What the Dutch Can Teach the World About Cannabis
As legalisation gathers pace, Simon Kuper heads to Amsterdam in search of answers
By Simon Kuper
When the FT told me to go and smoke pot in Amsterdam, I asked a friend there to recommend a good “coffeeshop” (Dutch-English for cannabis café). Her reply was very Dutch: “I’ve never been to one.” She chose the Paradox, the one nearest her son’s school, so that she could collect him afterwards.
Now we’re sitting in what feels like a cosy, cushion-strewn living room, surrounded by well-behaved, well-dressed, quiet twenty-somethings from around the world. The café’s owner, Ludo Bossaert, who opened the Paradox 27 years ago, recommends a €5 joint of “Pure Special Haze Mix”. According to the shop’s extensive menu, it will provide a “super high”. I become possibly the first person in the Paradox’s history to ask for a receipt.

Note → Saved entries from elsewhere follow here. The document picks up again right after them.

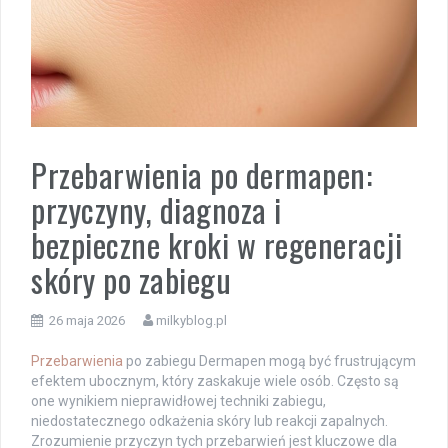
Przebarwienia po dermapen:
przyczyny, diagnoza i
bezpieczne kroki w regeneracji
skóry po zabiegu
26 maja 2026
milkyblog.pl
Przebarwienia
po zabiegu Dermapen mogą być frustrującym
efektem ubocznym, który zaskakuje wiele osób. Często są
one wynikiem nieprawidłowej techniki zabiegu,
niedostatecznego odkażenia skóry lub reakcji zapalnych.
Zrozumienie przyczyn tych przebarwień jest kluczowe dla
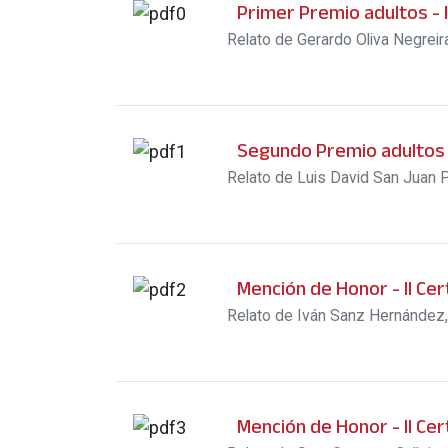
Primer Premio adultos - 
Relato de Gerardo Oliva Negreira
Segundo Premio adultos -
Relato de Luis David San Juan P
Mención de Honor - II Ce
Relato de Iván Sanz Hernández, 
Mención de Honor - II Ce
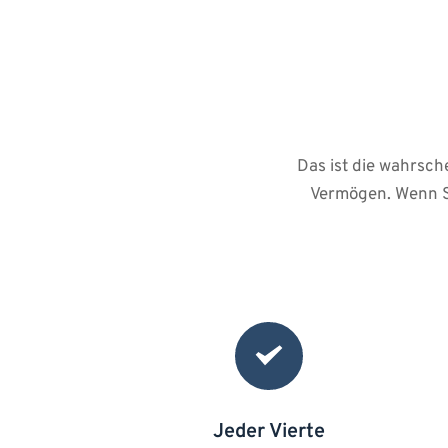
Das ist die wahrsche
Vermögen. Wenn Si
Jeder Vierte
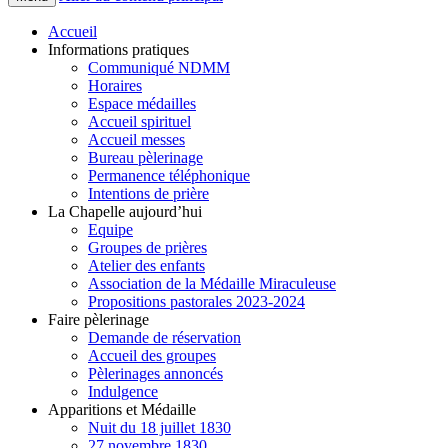
Accueil
Informations pratiques
Communiqué NDMM
Horaires
Espace médailles
Accueil spirituel
Accueil messes
Bureau pèlerinage
Permanence téléphonique
Intentions de prière
La Chapelle aujourd’hui
Equipe
Groupes de prières
Atelier des enfants
Association de la Médaille Miraculeuse
Propositions pastorales 2023-2024
Faire pèlerinage
Demande de réservation
Accueil des groupes
Pèlerinages annoncés
Indulgence
Apparitions et Médaille
Nuit du 18 juillet 1830
27 novembre 1830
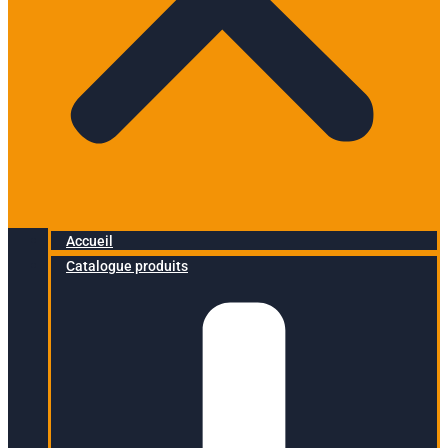
Accueil
Catalogue produits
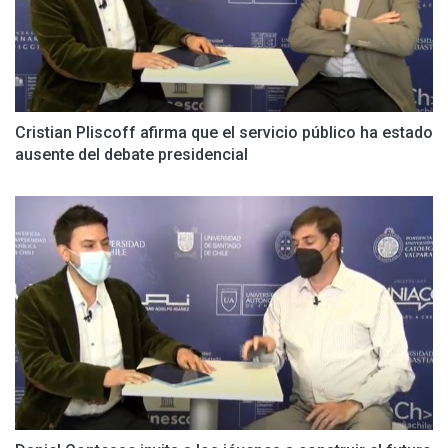
Cristian Pliscoff afirma que el servicio público ha estado
ausente del debate presidencial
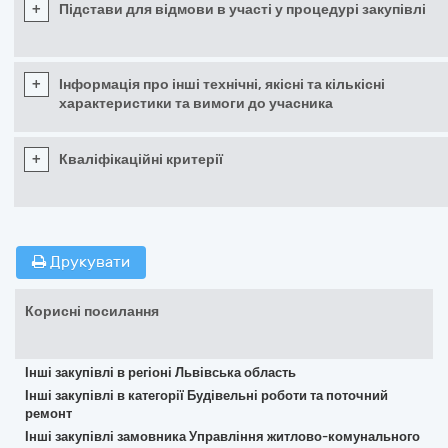
+
Підстави для відмови в участі у процедурі закупівлі
+
Інформація про інші технічні, якісні та кількісні
характеристики та вимоги до учасника
+
Кваліфікаційні критерії
Друкувати
Корисні посилання
Інші закупівлі в регіоні Львівська область
Інші закупівлі в категорії Будівельні роботи та поточний
ремонт
Інші закупівлі замовника Управління житлово-комунального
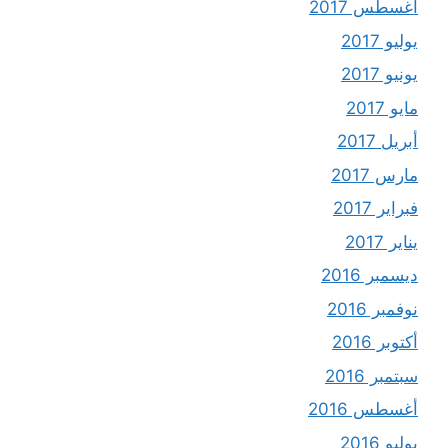
أغسطس 2017
يوليو 2017
يونيو 2017
مايو 2017
أبريل 2017
مارس 2017
فبراير 2017
يناير 2017
ديسمبر 2016
نوفمبر 2016
أكتوبر 2016
سبتمبر 2016
أغسطس 2016
يوليو 2016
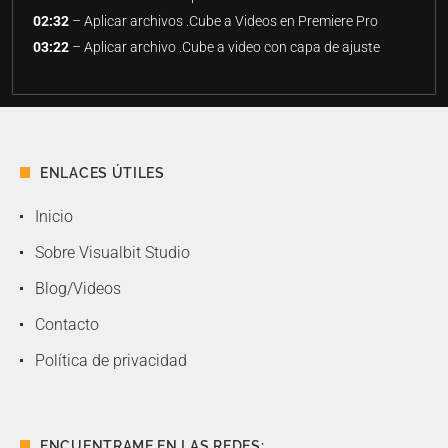
02:32
– Aplicar archivos .Cube a Videos en Premiere Pro
03:22
– Aplicar archivo .Cube a video con capa de ajuste
ENLACES ÚTILES
Inicio
Sobre Visualbit Studio
Blog/Videos
Contacto
Política de privacidad
ENCUENTRAME EN LAS REDES:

Ludo — a passionate botanist, amateur narco-historian and sommelier of pot — instructs me to suck the joint before lighting it, to savour its sweet, faintly cinnamon taste. Then I start puffing. He gives me a double thumbs-up: “That’s what I call investigative journalism!”
Somebody had to do it, because cannabis is now a major public policy issue. On October 17, Canada became the first large…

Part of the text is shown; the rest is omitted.